La bola que a todo el mundo le molaba
El programa de Lolo Rico nos hizo soñar que la televisión del futuro trataría a los niños como adultos, pero nos encontramos a adultos tratados como niños y a niños tratados como idiotas
Vacío regularmente mi memoria caché para preservar los recuerdos importantes: un par de conciertos de Fleetwood Mac, algún primer beso y la tarde que toqué La bola, no que toqué bola, no; no es una errata, la tarde que toqué La bola, la de cristal, la que a todo el mundo le mola. A finales de los noventa, con más osadía que planificación y acompañada por las periodistas Isabel Gayol y Toni Rodero, visité a Lolo Rico con la idea de escribir un libro que honrase la memoria del programa mítico que había dirigido. Ya sé que “mítico” es un término que por puro desgaste significa poco, pero basta ver el primer capítulo, recuperado por La 2 para conmemorar el 40º aniversario del programa y disponible en la no suficientemente valorada RTVE Play, para entender el cuelgue que muchos seguimos teniendo con La bola de cristal.

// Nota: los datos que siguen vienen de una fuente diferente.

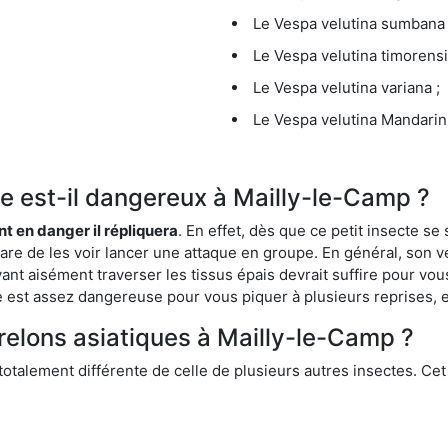
Le Vespa velutina sumbana 
Le Vespa velutina timorensi
Le Vespa velutina variana ;
Le Vespa velutina Mandarini
que est-il dangereux à Mailly-le-Camp ?
ent en danger il répliquera
. En effet, dès que ce petit insecte 
 rare de les voir lancer une attaque en groupe. En général, son v
ant aisément traverser les tissus épais devrait suffire pour vo
ce est assez dangereuse pour vous piquer à plusieurs reprises, 
frelons asiatiques à Mailly-le-Camp ?
 totalement différente de celle de plusieurs autres insectes. Ce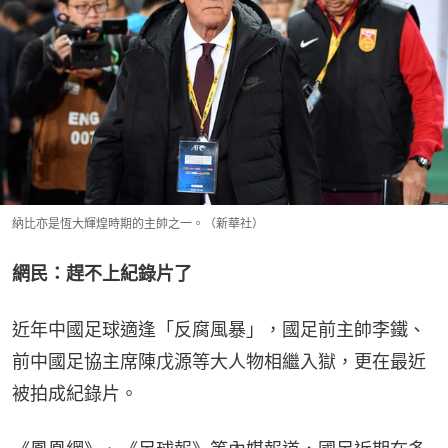
納比亦是恆大輝煌時期的主帥之一。（新華社）
網民：趕不上紀錄片了
近年中國足球適逢「反腐風暴」，國足前主帥李鐵、
前中國足協主席陳戊源等大人物相繼入獄，更在最近
被拍成紀錄片。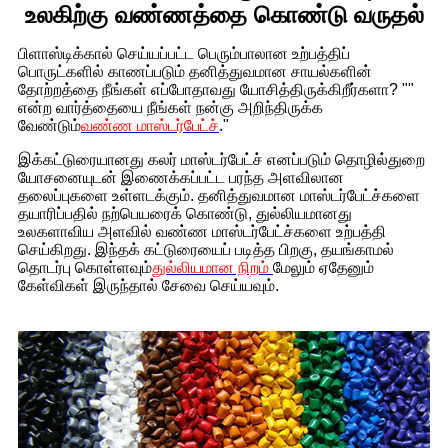
உலகிற்கு வண்ணத்தை கொண்டு வருதல்
பிளாஸ்டிக்கால் செய்யப்பட்ட பெரும்பாலான உற்பத்திப்
பொருட்களில் காணப்படும் தனித்துவமான சாயல்களின்
தோற்றத்தை நீங்கள் எப்போதாவது யோசித்திருக்கிறீர்களா? ""
என்ற வார்த்தையை நீங்கள் நன்கு அறிந்திருக்க
வேண்டும்
வண்ண மாஸ்டர்பேட்ச்
."
இக்கட்டுரையானது கலர் மாஸ்டர்பேட்ச் எனப்படும் தொழில்துறை
யோசனையுடன் இணைக்கப்பட்ட பரந்த அளவிலான
தலைப்புகளை உள்ளடக்கும். தனித்துவமான மாஸ்டர்பேட்ச்களை
தயாரிப்பதில் நற்பெயரைக் கொண்டு, துல்லியமானது
உலகளாவிய அளவில் வண்ண மாஸ்டர்பேட்ச்களை உற்பத்தி
செய்கிறது. இந்தக் கட்டுரையைப் படித்த பிறகு, தயங்காமல்
தொடர்பு கொள்ளவும்
துல்லியமான நிறம்
மேலும் ஏதேனும்
கேள்விகள் இருந்தால் சேவை செய்யவும்.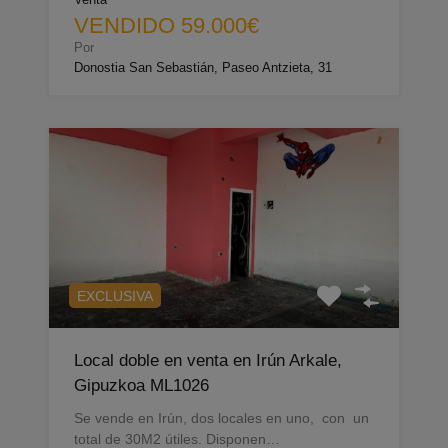
VENDIDO 59.000€
Por
Donostia San Sebastián, Paseo Antzieta, 31
EXCLUSIVA
Local doble en venta en Irún Arkale,
Gipuzkoa ML1026
Se vende en Irún, dos locales en uno, con un
total de 30M2 útiles. Disponen…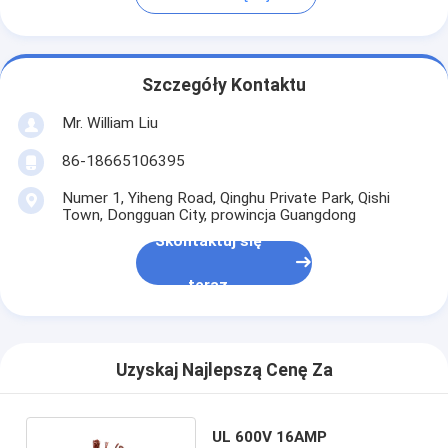
Szczegóły Kontaktu
Mr. William Liu
86-18665106395
Numer 1, Yiheng Road, Qinghu Private Park, Qishi
Town, Dongguan City, prowincja Guangdong
Skontaktuj się
teraz
Uzyskaj Najlepszą Cenę Za
UL 600V 16AMP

Si todavía resuenan los aplausos que celebran que en La revuelta convivan Altamira y Sonia y Selena imagínese la algarabía que despertaba desayunar un sábado con Góngora y Objetivo Birmania compartiendo espacio con Alaska y Rosa León, La pandilla de Alfalfa y Enrique Tierno Galván explicando el capitalismo. Eclecticismo cultural bien entendido. Y al frente, las verdaderas estrellas, aquellos electroduendes lenguaraces capitaneados por la imponente Bruja Avería, ni un solo sábado olvidó mi madre recordarme que su voz era la de Matilde Conesa. La mezcla de extraordinarios profesionales de “la casa” y modernidad pescada en la calle por la inquieta Rico fue uno de los secretos del éxito del programa.
Antes de despedirnos, Lolo Rico nos hizo un regalo inesperado. Abrió una de las puertas de aquella casa en la que los libros eran incontables, pero no vimos ninguna televisión y allí estaba la bola, la original. Conscientes de la relevancia del momento, pusimos nuestras manos sobre ella con fervor religioso. Creo que llevábamos una cámara, pero nadie la usó; en aquel rato maravilloso la fascinación infantil había derrocado cualquier amago de investigación. Nos quedamos absortas ante el instrumento mágico que nos había enseñado un futuro que nunca se materializó.
Tras el fin de La bola de cristal, la tele no fue a mejor; el puritanismo de los noventa, en su afán por igualar por abajo, nos abocó a una programación familiar y gazmoña. Creíamos que la televisión del futuro trataría a los niños como adultos y nos encontramos con programas que trataban a los adultos como niños y a niños como idiotas.